Quote of the Day
Treasure the love you have received above all. It will survive long after your gold and good health have vanished.
Og Mandino
60 Minutes on the Looming Local/State Pension Day of Reckoning
I have written a number of critical post comments on the issue of public pension reform, as recently as yesterday's second segment (referencing a New York Post op-ed). Over the past several years, I don't think I've even interviewed with a prospective employer with a pension plan. Most private-sector companies have been aware of the long-term pension funding liabilities and converted to a 401K style plan (which in many cases match up to 3 points of employee salary, vested by the employees in a few years of employment).
The 60 Minutes piece focuses on risk analysis for the (tax-advantaged) municipal bonds market; in fact, as the segment makes clear, there is a lot of smoke and mirrors putting lipstick on a pig (public sector financial statements). The fear most of us conservatives have is that states, cities and counties will be looking to Uncle Sam for bailouts in dealing with situations caused by unrealistic, overgenerous benefit promises promised by Democratic politicians to their public sector union supporters.
One economist (Joshua Rauh) and his collaborators have estimated nearly $600B in underfunded county and city pension plans (in particular, Chicago and Philadelphia are in trouble) and from $750B to nearly $3T in underfunded state pension plans. We are talking about tens of thousands per household to support generous pension benefits that are not only beyond those for the vast majority of employees in the private sector, but in a large number of cases exceed the income of actively working households.

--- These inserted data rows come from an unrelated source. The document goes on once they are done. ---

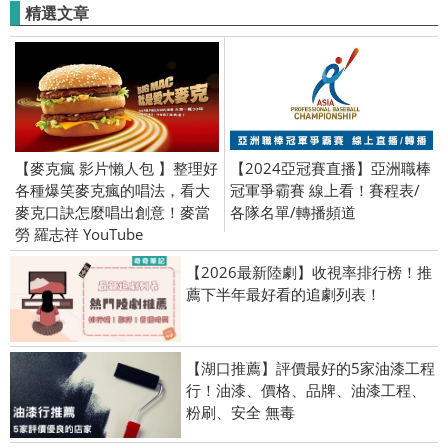
精選文章
【麥克瘋 影片懶人包 】整理好
【2024亞冠賽直播】亞洲職棒
各種爆笑麥克瘋的唱法，看大
冠軍爭霸賽 線上看！賽程表/
麥克口訣怎麼唱出創意！麥當
各隊名單/轉播頻道
勞 羅志祥 YouTube
【2026最新陸劇】收視率排行榜！推
薦下半年最好看的追劇列表！
【湖口推薦】評價最好的5家油漆工程
行！油漆、價格、品牌、油漆工程、
粉刷、安全 無毒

The writing is on the wall: first, government systems have to start putting all new workers and those with limited tenure, at minimum, on a defined contribution (e.g., 403-B) plan where public matching contributions are limited. Second, we need union givebacks; Chris Christie is far too nice a guy. I have no problem with going to bankruptcy court to be rid of unafforable pension obligations. If the unions were smart, they would negotiate a buyout to a lump-sum contribution related to tenure, roughly a standard employer contribution plus interest. A buyout is better than losing everything in bankruptcy court. There will be no more Obama union-favored bankruptcies.